The Government decision to reform the health services is both radical and challenging. The reform provides us with the opportunity to change not just the structures but how we approach problems and decisions in the health services in the future. The high quality, commitment and dedication of all health service staff indicates capacity to change. The new structures will enable innovative approaches to be taken in the future. I look forward to working with health service staff in this new era.
I am confident that all elements of the Cardiovascular Health Strategy will fit very well into the new structures and that implementation of the Strategy can and will continue to deliver into the future. Much has been achieved over the last 5 years and it is important that we do not lose the momentum that has been generated so far.
I would like to acknowledge the important work that has been done by all parties in the establishment and running of Heartwatch.
First, I would like to thank Mr Chris Fitzgerald, Principal Officer of the Health Promotion Unit in my Department, and his team for their continued dedication and enthusiasm in implementing the Cardiovascular Strategy. In particular I would like to thank Dr Emer Shelley, National Heart Health Adviser, for her work in establishing and implementing Heartwatch.
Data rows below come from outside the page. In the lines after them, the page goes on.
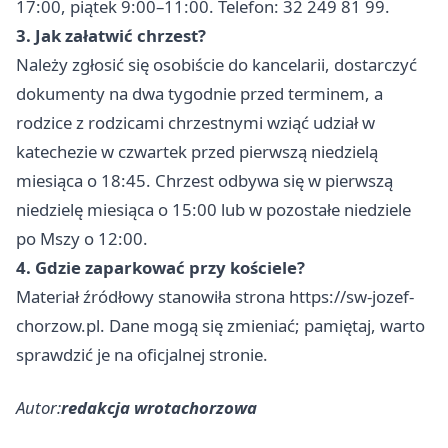
17:00, piątek 9:00–11:00. Telefon: 32 249 81 99.
3. Jak załatwić chrzest?
Należy zgłosić się osobiście do kancelarii, dostarczyć
dokumenty na dwa tygodnie przed terminem, a
rodzice z rodzicami chrzestnymi wziąć udział w
katechezie w czwartek przed pierwszą niedzielą
miesiąca o 18:45. Chrzest odbywa się w pierwszą
niedzielę miesiąca o 15:00 lub w pozostałe niedziele
po Mszy o 12:00.
4. Gdzie zaparkować przy kościele?
Materiał źródłowy stanowiła strona https://sw-jozef-
chorzow.pl. Dane mogą się zmieniać; pamiętaj, warto
sprawdzić je na oficjalnej stronie.
Autor:
redakcja wrotachorzowa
I would like to thank the GPs who are participating in the programme and Dr Fionán Ó Cuinneagáin and the Irish College of General Practitioners for their support and co-operation. I would also like to thank the practice nurses who have been essential to the delivery of this service. Thanks also to the GP co-ordinators and nurse facilitators who have worked in each health board area to ensure the smooth running of the programme.
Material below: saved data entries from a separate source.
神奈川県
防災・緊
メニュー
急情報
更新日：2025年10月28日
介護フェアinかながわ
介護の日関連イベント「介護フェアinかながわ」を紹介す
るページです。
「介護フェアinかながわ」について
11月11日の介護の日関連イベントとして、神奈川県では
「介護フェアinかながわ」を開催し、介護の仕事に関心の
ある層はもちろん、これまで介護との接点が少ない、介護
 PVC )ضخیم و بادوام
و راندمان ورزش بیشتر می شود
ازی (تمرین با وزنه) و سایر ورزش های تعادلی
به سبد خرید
Thanks are also due to Professor John Feely of the Department of Pharmacology and Therapeutics, Trinity College Dublin and all members of the National Steering Committee for Heartwatch who have overseen the implementation of Heartwatch.
Thank you also to Professor Jane Grimson of the Department of Computer Science, Trinity College Dublin and members of the Data Management Committee.
We are all very appreciative of the work done by the Dr Seán Maguire, Mr John Leahy, Dr Michael Boland and their team at the National Programme Centre and Independent Data Centre.
Finally I would like to thank all of you who are working in the health services and who have played such an important role in implementing this valuable part of the Cardiovascular Health Strategy.